Building Cilia and Flagella
Centrioles have a second life as basal bodies. When a cell stops dividing and enters a resting state, the mother centriole migrates to the cell surface, docks against the inner face of the membrane, and begins assembling a primary cilium: a slender, antenna-like projection that detects chemical and mechanical signals from the cell’s surroundings. During this conversion, the centriole’s triplet microtubules transition to doublet microtubules in the cilium’s shaft, and specialized fibers anchor the structure to the membrane.
Small transport vesicles cap the tip of the centriole as it approaches the membrane, helping to initiate cilium growth. The process is reversible. When the cell receives signals to divide again, the cilium is disassembled, the basal body detaches from the membrane, and it migrates back near the nucleus to resume its role in organizing the mitotic spindle. This back-and-forth between centrosome duty and cilium duty is a fundamental part of how animal cells balance growth and signaling.
Which Cells Have Centrioles
Centrioles are found across the animal kingdom and in many other eukaryotic lineages, including some fungi and protists. The ninefold triplet architecture appears even in early-branching organisms like Giardia, suggesting the structure evolved once and was inherited throughout the eukaryotic tree. Every species that has centrioles also uses cilia or flagella at some point in its life cycle, reinforcing the idea that centrioles originally evolved to build motile appendages rather than to organize cell division.
Higher plants are the most notable exception. Plant cells do not have centrioles and organize their mitotic spindles through a different mechanism that relies on the chromosomes themselves to guide fiber assembly. Several other lineages have also lost centrioles over evolutionary time, but all of them appear to descend from ancestors that once had them.
For a time, scientists debated whether centrioles might have originated as a symbiotic organism, similar to how mitochondria evolved from bacteria. This idea was partly motivated by the observation that centrioles duplicate as if they had their own genome. Extensive experiments have since confirmed that centrioles contain no DNA of their own and can even form from scratch under the right conditions, ruling out an endosymbiotic origin.
Centriole Errors and Cancer
Because centrioles control centrosome number, errors in their duplication can have serious consequences.

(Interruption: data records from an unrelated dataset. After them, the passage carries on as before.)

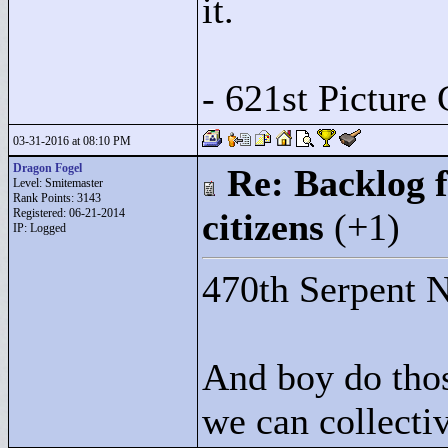
it.
- 621st Picture 
03-31-2016 at 08:10 PM
Dragon Fogel
Re: Backlog f
Level: Smitemaster
Rank Points:
3143
Registered: 06-21-2014
citizens
(+1)
IP: Logged
470th Serpent N
And boy do thos
we can collectiv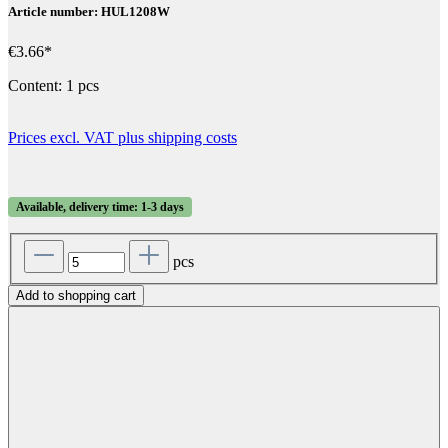
Article number: HUL1208W
€3.66*
Content:
1 pcs
Prices excl. VAT plus shipping costs
Available, delivery time: 1-3 days
pcs
Add to shopping cart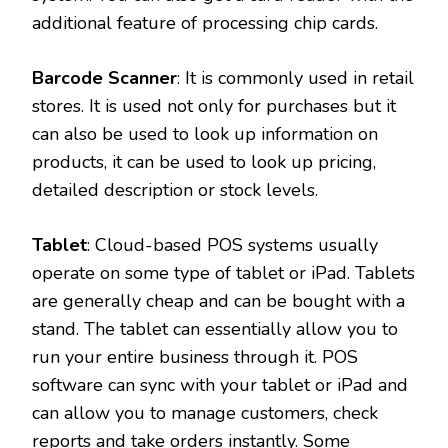
additional feature of processing chip cards.
Barcode Scanner
: It is commonly used in retail
stores. It is used not only for purchases but it
can also be used to look up information on
products, it can be used to look up pricing,
detailed description or stock levels.
Tablet
: Cloud-based POS systems usually
operate on some type of tablet or iPad. Tablets
are generally cheap and can be bought with a
stand. The tablet can essentially allow you to
run your entire business through it. POS
software can sync with your tablet or iPad and
can allow you to manage customers, check
reports and take orders instantly. Some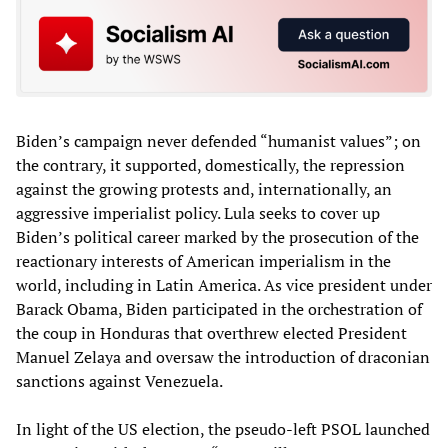
Biden’s campaign never defended “humanist values”; on
the contrary, it supported, domestically, the repression
against the growing protests and, internationally, an
aggressive imperialist policy. Lula seeks to cover up
Biden’s political career marked by the prosecution of the
reactionary interests of American imperialism in the
world, including in Latin America. As vice president under
Barack Obama, Biden participated in the orchestration of
the coup in Honduras that overthrew elected President
Manuel Zelaya and oversaw the introduction of draconian
sanctions against Venezuela.
In light of the US election, the pseudo-left PSOL launched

If a centriole duplicates more than once in a single cell cycle, the cell ends up with extra centrosomes. Extra centrosomes create extra spindle poles during division, which means chromosomes get pulled in three or more directions instead of two. The result is daughter cells that receive the wrong number of chromosomes, a condition called chromosome instability.

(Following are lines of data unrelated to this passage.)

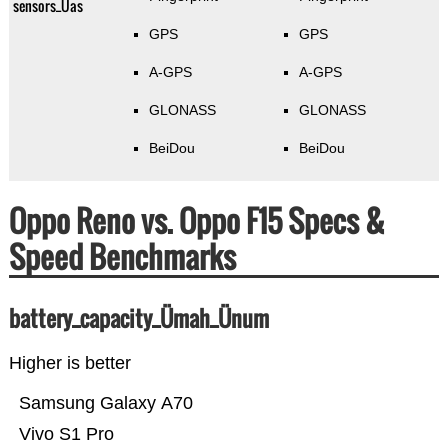
sensors_Üas
GPS
GPS
A-GPS
A-GPS
GLONASS
GLONASS
BeiDou
BeiDou
Oppo Reno vs. Oppo F15 Specs &
Speed Benchmarks
battery_capacity_Ümah_Ünum
Higher is better
Samsung Galaxy A70
Vivo S1 Pro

This kind of instability is found in nearly all types of cancer and is considered a major driver of tumor progression. Cells with scrambled chromosome numbers can accidentally gain extra copies of growth-promoting genes or lose copies of tumor-suppressing genes, accelerating the accumulation of dangerous mutations. Mutations in well-known tumor suppressors like p53 and BRCA1 have been directly linked to centrosome amplification. Cells lacking functional BRCA1, for instance, develop excess centrosomes, which helps explain the genomic chaos seen in BRCA1-associated breast and ovarian cancers.